What concerns me about the horsemeat scandal is that currently no one is able to say how or where they were reared yet we are being reassured; I’ll remain skeptical that this will turn out to be a case of no harm no foul.
At the moment the list of food companies who have had to declare that they have found traces of horsemeat in their products seem to be growing exponentially.
Some of the most notable names among these companies are Nestle, Bird’s Eye and Findus, along with these are some of the world’s biggest names in food retail: Tesco, Sainsbury, Asda, Waitrose.
At the moment it appears that there is only a handful of ready made food products on sale in these stores that contain traces of horsemeat: lasagna, burgers, shepherd’s pie, cottage pie and ready made chili; but along with these products there have been traces of pork found in what should be pure beef products.
If you want to find a message behind the popularity of ready-made food then you could do worse than surmise that we have lost sight of how to cook and with it our understanding of what real food is.

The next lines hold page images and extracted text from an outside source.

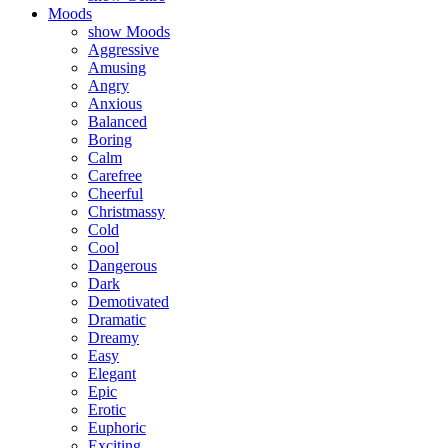
Moods
show Moods
Aggressive
Amusing
Angry
Anxious
Balanced
Boring
Calm
Carefree
Cheerful
Christmassy
Cold
Cool
Dangerous
Dark
Demotivated
Dramatic
Dreamy
Easy
Elegant
Epic
Erotic
Euphoric
Exciting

Unfortunately with that loss of knowledge comes a willingness to accept that food can be produced cheaply and still retain a reasonable level of quality.
However a maybe more disturbing message is bound up in the fact that behind the horsemeat scandal is the good old-fashioned profit motive.
I for one struggle to understand how anyone can be so driven by money that they are willing to deliberately adulterate food products. But maybe the bigger issue is that those that think that way know that they can get away with it because no one’s checking.